++++ Data for this task

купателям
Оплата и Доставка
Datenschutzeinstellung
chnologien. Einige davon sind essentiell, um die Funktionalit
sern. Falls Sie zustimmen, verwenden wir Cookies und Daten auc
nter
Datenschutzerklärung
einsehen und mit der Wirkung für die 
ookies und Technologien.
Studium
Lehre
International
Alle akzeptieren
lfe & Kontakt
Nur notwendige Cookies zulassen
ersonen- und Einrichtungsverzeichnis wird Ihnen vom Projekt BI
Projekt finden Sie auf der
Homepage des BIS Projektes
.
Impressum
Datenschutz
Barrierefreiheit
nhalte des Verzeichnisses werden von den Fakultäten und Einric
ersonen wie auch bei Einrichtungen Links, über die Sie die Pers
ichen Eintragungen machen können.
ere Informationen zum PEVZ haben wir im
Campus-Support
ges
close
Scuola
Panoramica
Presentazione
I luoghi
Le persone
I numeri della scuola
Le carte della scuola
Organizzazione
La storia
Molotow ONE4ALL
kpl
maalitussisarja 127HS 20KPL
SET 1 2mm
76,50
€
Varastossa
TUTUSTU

++++++++
++++ Data for this task

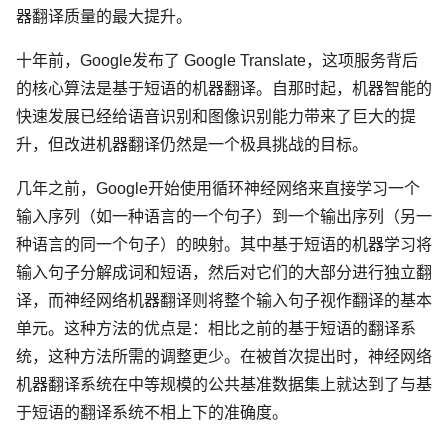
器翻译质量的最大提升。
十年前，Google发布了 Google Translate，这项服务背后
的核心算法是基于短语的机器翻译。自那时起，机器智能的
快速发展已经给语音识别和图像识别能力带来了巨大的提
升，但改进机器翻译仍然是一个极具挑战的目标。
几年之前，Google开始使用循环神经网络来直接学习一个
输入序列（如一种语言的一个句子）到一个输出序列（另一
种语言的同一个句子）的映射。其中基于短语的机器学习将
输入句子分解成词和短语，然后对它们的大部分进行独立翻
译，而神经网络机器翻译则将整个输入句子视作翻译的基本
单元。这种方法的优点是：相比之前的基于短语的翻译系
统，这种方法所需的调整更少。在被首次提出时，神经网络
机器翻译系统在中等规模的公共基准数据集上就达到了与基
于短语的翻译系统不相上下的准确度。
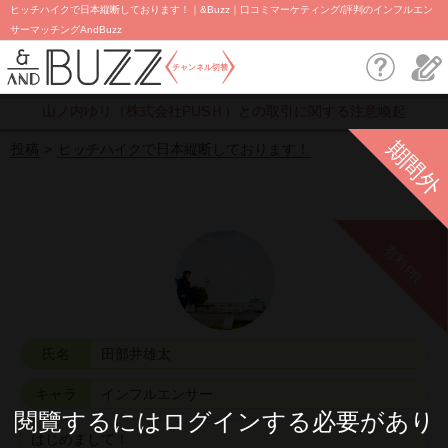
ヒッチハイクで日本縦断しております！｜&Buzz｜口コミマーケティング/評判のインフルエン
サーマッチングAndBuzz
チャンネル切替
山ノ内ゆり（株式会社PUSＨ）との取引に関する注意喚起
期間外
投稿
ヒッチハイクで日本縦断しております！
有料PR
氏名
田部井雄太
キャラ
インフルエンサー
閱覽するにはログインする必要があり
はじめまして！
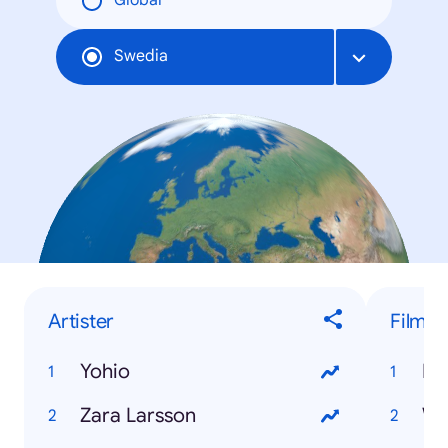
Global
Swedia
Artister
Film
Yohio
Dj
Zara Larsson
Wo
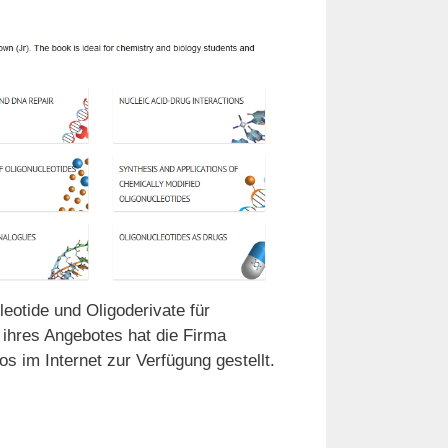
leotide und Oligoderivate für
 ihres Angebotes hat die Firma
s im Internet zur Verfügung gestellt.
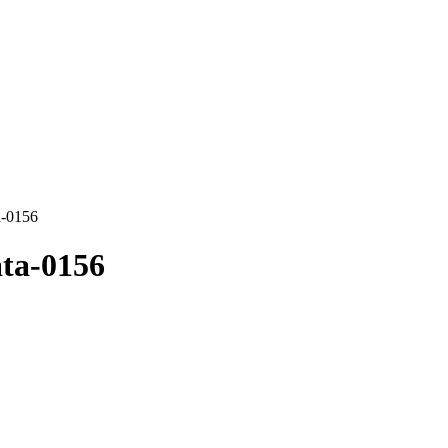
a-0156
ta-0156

++++++++

## What the task asks
Provide only the count of lines in the material above that hold the word "Cookies".

## Result below
2